● Assigned task: Could you restate all of the records below exactly, with the pictures left out?
------------------------------------------------------------
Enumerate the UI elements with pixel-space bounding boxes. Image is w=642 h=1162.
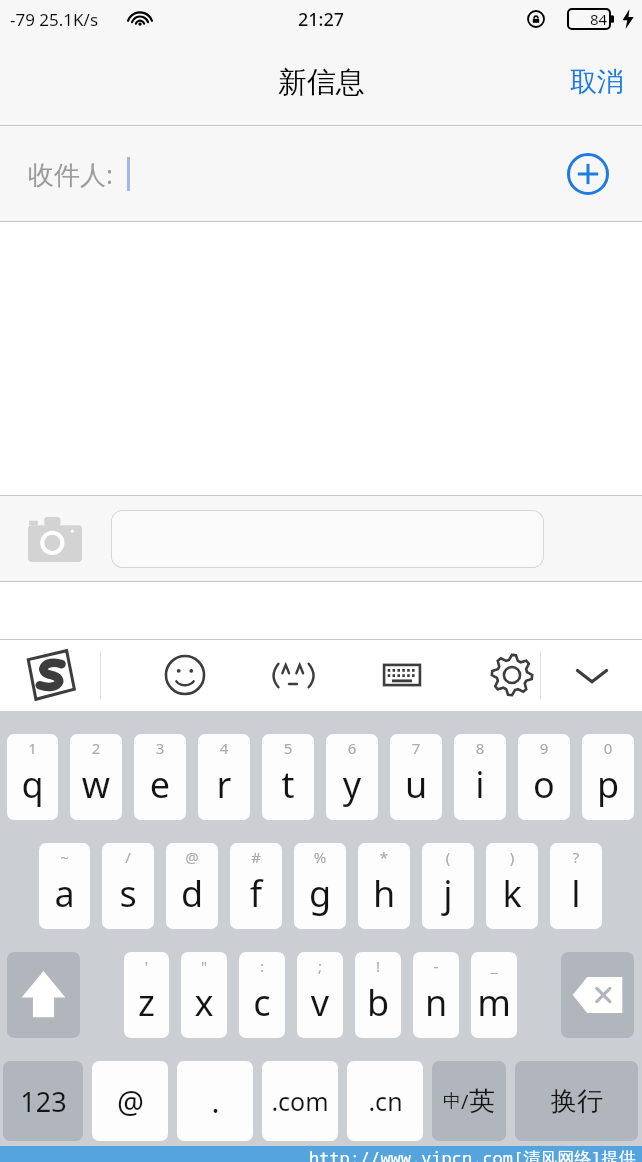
staticText: 123 — [20, 1083, 67, 1120]
button[interactable]: / — [102, 843, 154, 929]
staticText: 6 — [326, 738, 378, 758]
staticText: 7 — [390, 738, 442, 758]
button[interactable]: 换行 — [515, 1061, 638, 1141]
button[interactable]: Keyboard layout — [374, 647, 430, 703]
staticText: - — [413, 956, 459, 976]
button[interactable]: 123 — [3, 1061, 83, 1141]
button[interactable]: 收件人: — [0, 126, 642, 222]
button[interactable]: ? — [550, 843, 602, 929]
staticText: ( — [422, 847, 474, 867]
button[interactable]: 1 — [7, 734, 58, 820]
staticText: 8 — [454, 738, 506, 758]
staticText: j — [422, 869, 474, 918]
button[interactable]: 7 — [390, 734, 442, 820]
button[interactable]: ' — [124, 952, 169, 1038]
staticText: x — [181, 978, 227, 1027]
staticText: o — [518, 760, 570, 809]
button[interactable]: ( — [422, 843, 474, 929]
staticText: * — [358, 847, 410, 867]
staticText: ' — [124, 956, 169, 976]
staticText: ! — [355, 956, 401, 976]
button[interactable]: 4 — [198, 734, 250, 820]
button[interactable]: # — [230, 843, 282, 929]
staticText: 0 — [582, 738, 634, 758]
button[interactable]: ~ — [39, 843, 90, 929]
button[interactable]: Hide keyboard — [564, 647, 620, 703]
staticText: # — [230, 847, 282, 867]
staticText: / — [461, 1088, 469, 1115]
button[interactable]: Settings — [484, 647, 540, 703]
button[interactable]: Sogou input — [18, 643, 82, 707]
button[interactable]: Add contact — [567, 153, 609, 195]
staticText: 1 — [7, 738, 58, 758]
staticText: .cn — [368, 1084, 403, 1118]
staticText: 9 — [518, 738, 570, 758]
staticText: http://www.vipcn.com[清风网络]提供 — [309, 1146, 636, 1162]
staticText: d — [166, 869, 218, 918]
staticText: 英 — [469, 1085, 495, 1118]
button[interactable]: 6 — [326, 734, 378, 820]
button[interactable]: 9 — [518, 734, 570, 820]
button[interactable]: 0 — [582, 734, 634, 820]
button[interactable]: _ — [471, 952, 517, 1038]
button[interactable]: ; — [297, 952, 343, 1038]
button[interactable]: Camera — [28, 516, 82, 562]
button[interactable]: . — [177, 1061, 253, 1141]
staticText: u — [390, 760, 442, 809]
button[interactable]: : — [239, 952, 285, 1038]
staticText: p — [582, 760, 634, 809]
button[interactable]: - — [413, 952, 459, 1038]
button[interactable]: 8 — [454, 734, 506, 820]
button[interactable]: ! — [355, 952, 401, 1038]
staticText: 新信息 — [278, 64, 365, 101]
staticText: 5 — [262, 738, 314, 758]
staticText: r — [198, 760, 250, 809]
staticText: 2 — [70, 738, 122, 758]
staticText: s — [102, 869, 154, 918]
staticText: @ — [166, 847, 218, 867]
staticText: i — [454, 760, 506, 809]
staticText: % — [294, 847, 346, 867]
button[interactable]: @ — [166, 843, 218, 929]
staticText: l — [550, 869, 602, 918]
button[interactable]: 取消 — [552, 51, 642, 113]
staticText: / — [102, 847, 154, 867]
staticText: _ — [471, 956, 517, 976]
staticText: " — [181, 956, 227, 976]
button[interactable]: Kaomoji — [265, 647, 321, 703]
button[interactable]: 5 — [262, 734, 314, 820]
staticText: k — [486, 869, 538, 918]
button[interactable]: @ — [92, 1061, 168, 1141]
button[interactable]: " — [181, 952, 227, 1038]
staticText: f — [230, 869, 282, 918]
staticText: n — [413, 978, 459, 1027]
button[interactable]: Emoji — [157, 647, 213, 703]
button[interactable]: .cn — [347, 1061, 423, 1141]
button[interactable]: * — [358, 843, 410, 929]
button[interactable]: Shift — [7, 952, 80, 1038]
staticText: 21:27 — [298, 7, 345, 32]
staticText: ~ — [39, 847, 90, 867]
staticText: 中 — [443, 1090, 461, 1113]
staticText: 收件人: — [28, 156, 113, 192]
button[interactable]: 中 — [432, 1061, 506, 1141]
staticText: 4 — [198, 738, 250, 758]
button[interactable]: % — [294, 843, 346, 929]
button[interactable]: 3 — [134, 734, 186, 820]
button[interactable]: ) — [486, 843, 538, 929]
staticText: .com — [271, 1084, 329, 1118]
staticText: w — [70, 760, 122, 809]
staticText: 换行 — [551, 1085, 603, 1118]
button[interactable]: Backspace — [561, 952, 634, 1038]
staticText: 84 — [590, 9, 608, 29]
staticText: ) — [486, 847, 538, 867]
button[interactable] — [111, 510, 544, 568]
staticText: a — [39, 869, 90, 918]
button[interactable]: .com — [262, 1061, 338, 1141]
button[interactable]: 2 — [70, 734, 122, 820]
staticText: 3 — [134, 738, 186, 758]
staticText: b — [355, 978, 401, 1027]
staticText: 取消 — [570, 65, 624, 99]
staticText: t — [262, 760, 314, 809]
staticText: y — [326, 760, 378, 809]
------------------------------------------------------------
● Task response:
Enumerate the UI elements with pixel-space bounding boxes. Image is w=642 h=1162.
staticText: 123 — [20, 1083, 67, 1120]
button[interactable]: / — [102, 843, 154, 929]
staticText: 6 — [326, 738, 378, 758]
staticText: 7 — [390, 738, 442, 758]
button[interactable]: 换行 — [515, 1061, 638, 1141]
button[interactable]: Keyboard layout — [374, 647, 430, 703]
staticText: - — [413, 956, 459, 976]
button[interactable]: 123 — [3, 1061, 83, 1141]
button[interactable]: 收件人: — [0, 126, 642, 222]
button[interactable]: ? — [550, 843, 602, 929]
staticText: ( — [422, 847, 474, 867]
button[interactable]: 1 — [7, 734, 58, 820]
staticText: 8 — [454, 738, 506, 758]
staticText: j — [422, 869, 474, 918]
button[interactable]: 7 — [390, 734, 442, 820]
button[interactable]: ' — [124, 952, 169, 1038]
staticText: x — [181, 978, 227, 1027]
staticText: o — [518, 760, 570, 809]
button[interactable]: ( — [422, 843, 474, 929]
staticText: * — [358, 847, 410, 867]
staticText: ' — [124, 956, 169, 976]
staticText: ! — [355, 956, 401, 976]
button[interactable]: 4 — [198, 734, 250, 820]
button[interactable]: # — [230, 843, 282, 929]
staticText: 0 — [582, 738, 634, 758]
button[interactable]: ~ — [39, 843, 90, 929]
button[interactable]: Hide keyboard — [564, 647, 620, 703]
staticText: # — [230, 847, 282, 867]
staticText: / — [461, 1088, 469, 1115]
button[interactable]: Settings — [484, 647, 540, 703]
button[interactable]: Sogou input — [18, 643, 82, 707]
button[interactable]: Add contact — [567, 153, 609, 195]
staticText: 1 — [7, 738, 58, 758]
staticText: .cn — [368, 1084, 403, 1118]
staticText: 9 — [518, 738, 570, 758]
staticText: http://www.vipcn.com[清风网络]提供 — [309, 1146, 636, 1162]
staticText: d — [166, 869, 218, 918]
staticText: 英 — [469, 1085, 495, 1118]
button[interactable]: 6 — [326, 734, 378, 820]
button[interactable]: 9 — [518, 734, 570, 820]
button[interactable]: 0 — [582, 734, 634, 820]
button[interactable]: _ — [471, 952, 517, 1038]
button[interactable]: ; — [297, 952, 343, 1038]
button[interactable]: Camera — [28, 516, 82, 562]
button[interactable]: . — [177, 1061, 253, 1141]
staticText: u — [390, 760, 442, 809]
button[interactable]: : — [239, 952, 285, 1038]
staticText: p — [582, 760, 634, 809]
button[interactable]: - — [413, 952, 459, 1038]
button[interactable]: 8 — [454, 734, 506, 820]
button[interactable]: ! — [355, 952, 401, 1038]
staticText: 新信息 — [278, 64, 365, 101]
staticText: 5 — [262, 738, 314, 758]
staticText: r — [198, 760, 250, 809]
staticText: 2 — [70, 738, 122, 758]
staticText: s — [102, 869, 154, 918]
staticText: @ — [166, 847, 218, 867]
staticText: i — [454, 760, 506, 809]
staticText: % — [294, 847, 346, 867]
button[interactable]: @ — [166, 843, 218, 929]
staticText: l — [550, 869, 602, 918]
button[interactable]: 取消 — [552, 51, 642, 113]
staticText: / — [102, 847, 154, 867]
staticText: _ — [471, 956, 517, 976]
staticText: " — [181, 956, 227, 976]
button[interactable]: Kaomoji — [265, 647, 321, 703]
button[interactable]: 5 — [262, 734, 314, 820]
staticText: k — [486, 869, 538, 918]
button[interactable]: @ — [92, 1061, 168, 1141]
button[interactable]: " — [181, 952, 227, 1038]
staticText: f — [230, 869, 282, 918]
staticText: n — [413, 978, 459, 1027]
button[interactable]: Emoji — [157, 647, 213, 703]
button[interactable]: .cn — [347, 1061, 423, 1141]
button[interactable]: * — [358, 843, 410, 929]
button[interactable]: Shift — [7, 952, 80, 1038]
staticText: 21:27 — [298, 7, 345, 32]
staticText: ~ — [39, 847, 90, 867]
staticText: 中 — [443, 1090, 461, 1113]
staticText: 收件人: — [28, 156, 113, 192]
button[interactable]: 中 — [432, 1061, 506, 1141]
staticText: 4 — [198, 738, 250, 758]
button[interactable]: % — [294, 843, 346, 929]
button[interactable]: 3 — [134, 734, 186, 820]
button[interactable]: ) — [486, 843, 538, 929]
staticText: .com — [271, 1084, 329, 1118]
staticText: w — [70, 760, 122, 809]
staticText: 换行 — [551, 1085, 603, 1118]
button[interactable]: Backspace — [561, 952, 634, 1038]
staticText: 84 — [590, 9, 608, 29]
staticText: ) — [486, 847, 538, 867]
button[interactable] — [111, 510, 544, 568]
staticText: a — [39, 869, 90, 918]
button[interactable]: .com — [262, 1061, 338, 1141]
button[interactable]: 2 — [70, 734, 122, 820]
staticText: 3 — [134, 738, 186, 758]
staticText: b — [355, 978, 401, 1027]
staticText: 取消 — [570, 65, 624, 99]
staticText: t — [262, 760, 314, 809]
staticText: y — [326, 760, 378, 809]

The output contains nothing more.